Rodney Porter Memorial Lectures

Rodney Porter
1915-1985

Rodney Porter was the perfect example of a scientist in the right place at the right time. In 1939 after graduation from Liverpool he started work there for his Ph.D but in 1940 this had to be given up when he voluntarily joined the Army and served with the RASC until 1945 when he was discharged with the rank of Major. At the suggestion of Sam Perry, a fellow graduate and life-long friend, they both went to Cambridge where Professor Chibnall appointed Fred Sanger as Porter's supervisor. Sanger was then working on the structure of insulin and its amino acid sequence, for which he obtained the first of his Nobel Prizes. It was during this period in Cambridge that Porter became interested in immunochemistry through reading Landsteiner's "The Specificity of Serological Action" and "The Production of Antibodies" by Macfarlane Burnett and Fenner.

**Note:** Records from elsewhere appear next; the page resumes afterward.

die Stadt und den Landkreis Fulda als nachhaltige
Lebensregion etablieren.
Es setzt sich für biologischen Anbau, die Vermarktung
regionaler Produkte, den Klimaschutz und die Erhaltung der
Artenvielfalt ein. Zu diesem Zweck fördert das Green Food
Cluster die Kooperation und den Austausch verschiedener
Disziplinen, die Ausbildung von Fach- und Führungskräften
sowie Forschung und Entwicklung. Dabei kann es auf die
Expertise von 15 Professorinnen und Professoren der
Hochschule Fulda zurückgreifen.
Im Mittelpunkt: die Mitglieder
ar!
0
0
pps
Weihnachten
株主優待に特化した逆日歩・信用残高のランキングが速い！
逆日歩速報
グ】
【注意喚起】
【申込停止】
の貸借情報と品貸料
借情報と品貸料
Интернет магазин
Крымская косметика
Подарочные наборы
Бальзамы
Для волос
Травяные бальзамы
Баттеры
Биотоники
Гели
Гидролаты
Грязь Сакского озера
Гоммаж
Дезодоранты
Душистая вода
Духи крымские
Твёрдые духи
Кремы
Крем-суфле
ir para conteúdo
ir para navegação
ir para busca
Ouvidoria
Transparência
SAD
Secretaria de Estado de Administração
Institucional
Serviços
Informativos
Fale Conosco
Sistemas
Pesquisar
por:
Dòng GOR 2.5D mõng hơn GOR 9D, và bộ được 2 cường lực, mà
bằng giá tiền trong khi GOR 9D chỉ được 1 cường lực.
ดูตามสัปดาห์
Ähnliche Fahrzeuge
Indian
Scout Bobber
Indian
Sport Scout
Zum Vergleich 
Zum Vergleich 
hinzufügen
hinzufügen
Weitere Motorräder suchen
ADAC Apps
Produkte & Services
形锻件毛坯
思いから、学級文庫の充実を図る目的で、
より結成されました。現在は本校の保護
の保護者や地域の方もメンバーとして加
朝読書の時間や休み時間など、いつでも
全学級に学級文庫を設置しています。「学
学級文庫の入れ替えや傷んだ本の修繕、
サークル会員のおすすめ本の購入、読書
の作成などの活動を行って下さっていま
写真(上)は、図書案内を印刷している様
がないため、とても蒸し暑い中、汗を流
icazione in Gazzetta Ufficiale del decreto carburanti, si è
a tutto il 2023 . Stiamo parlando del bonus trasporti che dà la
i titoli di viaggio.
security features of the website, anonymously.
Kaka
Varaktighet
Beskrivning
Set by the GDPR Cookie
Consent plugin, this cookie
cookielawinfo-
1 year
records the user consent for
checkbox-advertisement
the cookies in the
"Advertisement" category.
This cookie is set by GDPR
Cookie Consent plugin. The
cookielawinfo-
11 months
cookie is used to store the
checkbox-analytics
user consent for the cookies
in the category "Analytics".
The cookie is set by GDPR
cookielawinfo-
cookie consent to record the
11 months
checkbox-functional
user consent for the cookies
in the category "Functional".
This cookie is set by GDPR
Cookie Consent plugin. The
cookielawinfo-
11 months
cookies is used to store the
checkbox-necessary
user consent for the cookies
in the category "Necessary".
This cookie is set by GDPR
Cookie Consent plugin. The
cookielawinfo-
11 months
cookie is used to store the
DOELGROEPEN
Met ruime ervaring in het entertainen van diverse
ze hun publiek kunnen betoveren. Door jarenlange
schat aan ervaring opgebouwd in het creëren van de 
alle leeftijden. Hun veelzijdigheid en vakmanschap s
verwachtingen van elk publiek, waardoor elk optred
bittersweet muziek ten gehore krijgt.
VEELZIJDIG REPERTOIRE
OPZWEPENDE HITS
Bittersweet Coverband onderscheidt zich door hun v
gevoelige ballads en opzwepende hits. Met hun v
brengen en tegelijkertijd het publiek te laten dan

Having completed his doctorate Porter joined the scientific staff of the National Institute for Medical Research at Mill Hill, then directed by Sir Charles Harrington. Here he collaborated with A.J.P.Martin (also to become a Nobel Laureate). Martin was also concerned with structural analysis and this may have confirmed Porter's conviction that he was a protein chemist working in the field of immunology. It was during his time at Mill Hill that he initiated the work that was to uncover the basic structure of antibody molecules. Their protein nature had already been established but their structure was puzzling. In Cambridge Porter had worked with Sanger on the determination of the N-terminal amino acids in protein sequences. On the basis of analyses on immunoglobulins (IgGs) Porter first believed antibodies had a single peptide chain and that their different specificities might be generated by differential folding. Using the proteolytic enzyme papain Porter found rabbit IgG was cleaved into three similarly sized pieces. Two of these, the Fab fragments, retained their original antibody specificity but surprisingly the third portion, Fc, crystallized. Papain had to be activated by cysteine; Porter would recall how for quite some time he had tipped the Fc crystals down the sink, believing them to be crystals of cystine and an artefact of the method.

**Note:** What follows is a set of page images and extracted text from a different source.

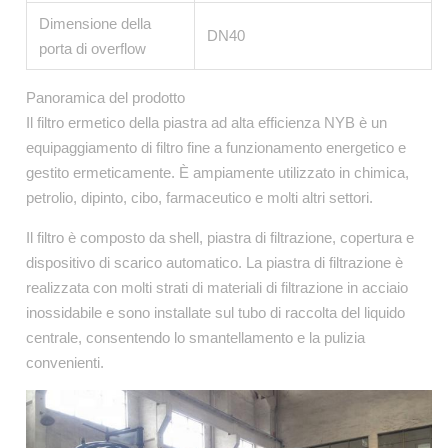
Dimensione della
DN40
porta di overflow
Panoramica del prodotto
Il filtro ermetico della piastra ad alta efficienza NYB è un
equipaggiamento di filtro fine a funzionamento energetico e
gestito ermeticamente. È ampiamente utilizzato in chimica,
petrolio, dipinto, cibo, farmaceutico e molti altri settori.
Il filtro è composto da shell, piastra di filtrazione, copertura e
dispositivo di scarico automatico. La piastra di filtrazione è
realizzata con molti strati di materiali di filtrazione in acciaio
inossidabile e sono installate sul tubo di raccolta del liquido
centrale, consentendo lo smantellamento e la pulizia
convenienti.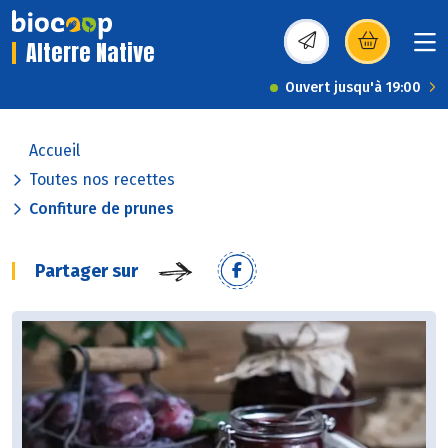
Alterre Native
(s’ouvre dans une nou
Ouvert jusqu'à 19:00
Accueil
Toutes nos recettes
Confiture de prunes
Partager sur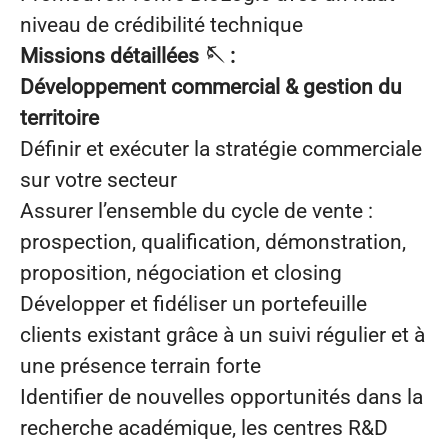
niveau de crédibilité technique
Missions détaillées 🪡 :
Développement commercial & gestion du
territoire
Définir et exécuter la stratégie commerciale
sur votre secteur
Assurer l’ensemble du cycle de vente :
prospection, qualification, démonstration,
proposition, négociation et closing
Développer et fidéliser un portefeuille
clients existant grâce à un suivi régulier et à
une présence terrain forte
Identifier de nouvelles opportunités dans la
recherche académique, les centres R&D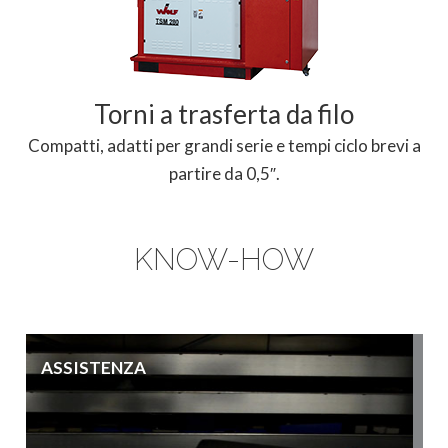
Torni a trasferta da filo
Compatti, adatti per grandi serie e tempi ciclo brevi a
partire da 0,5″.
KNOW-HOW
ASSISTENZA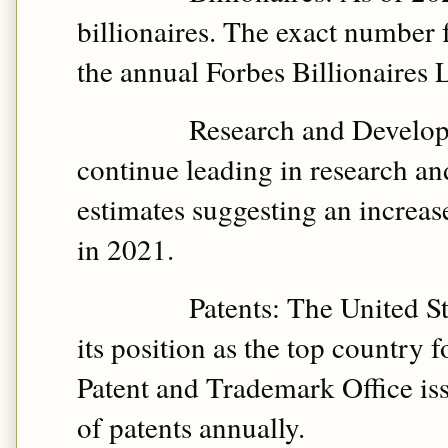
billionaires. The exact number 
the annual Forbes Billionaires L
Research and Developm
continue leading in research a
estimates suggesting an increas
in 2021.
Patents: The United St
its position as the top country f
Patent and Trademark Office is
of patents annually.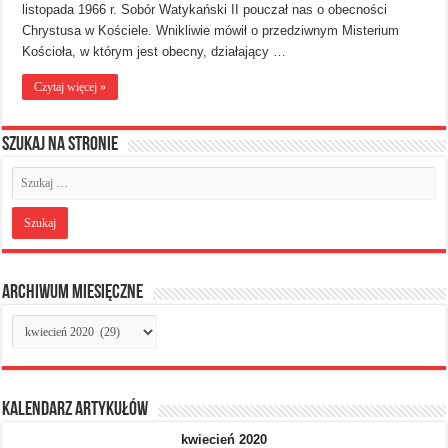
listopada 1966 r. Sobór Watykański II pouczał nas o obecności
Chrystusa w Kościele. Wnikliwie mówił o przedziwnym Misterium
Kościoła, w którym jest obecny, działający …
Czytaj więcej »
Szukaj na stronie
Archiwum miesięczne
Archiwum
miesięczne
Kalendarz artykułów
kwiecień 2020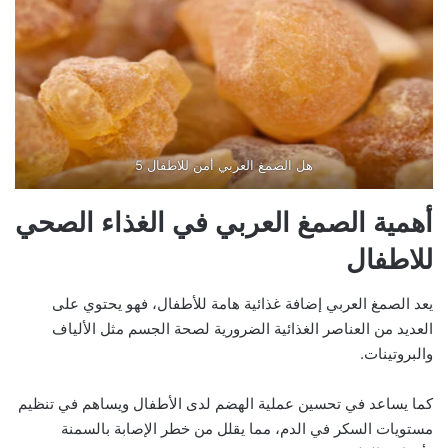
هل الصمغ العربي أمن للاطفال 5
أهمية الصمغ العربي في الغذاء الصحي
للاطفال
يعد الصمغ العربي إضافة غذائية هامة للأطفال، فهو يحتوي على
العديد من العناصر الغذائية الضرورية لصحة الجسم مثل الألياف
والبروتينات.
كما يساعد في تحسين عملية الهضم لدى الأطفال ويساهم في تنظيم
مستويات السكر في الدم، مما يقلل من خطر الإصابة بالسمنة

That peptide chains within IgG molecules were linked by disulphide bridges was shown by Edelman,1959-61. The bridges are both inter- and intra-chain. By adapting techniques used to reduce SS bonds so that the interchain links were preferentially reduced Porter found there were four chains in each antibody molecule, two identical larger chains, the heavy chains, and two identical smaller ones, the light chains. In 1962 therefore he proposed the 4-chain model for IgG molecules, with two light and two heavy chains. By the time Porter arrived in Oxford in 1967, to take up the Whitley Chair, the structure was firmly established. His group, including Betty Press, who had worked with him at St Mary's, Paddington, was joined by Ken Reid, now Director of the MRC Immunochemistry Unit. They started to work on the complement system in blood where antigen/antibody complexes activate an intricate, cascading series of protein reactions to mobilise cells in the immune system and eliminate the foreign, antibody bearing, material. In 1972 Rodney Porter and Gerald Edelman were jointly awarded the Nobel Prize for Physiology and Medicine for their work on the structure of the immunoglobulin molecule.

By the early 1980s both the classical and the alternate pathways for complement activation had been clarified and the Unit now turned to the identification of the genes involved in programming the proteins concerned. During 1980-81 Porter therefore ensured that he and his group started to learn the techniques in molecular genetics which would be essential for the next stage of their programme. He planned to continue these studies after his retirement in September 1985 but his tragic death in a road accident prevented his full participation in this programme. It was however continued in the Unit to the end of the century, focussing on genes in the major histocompatibility complex (MHC), class III region which includes some of those of the complement system.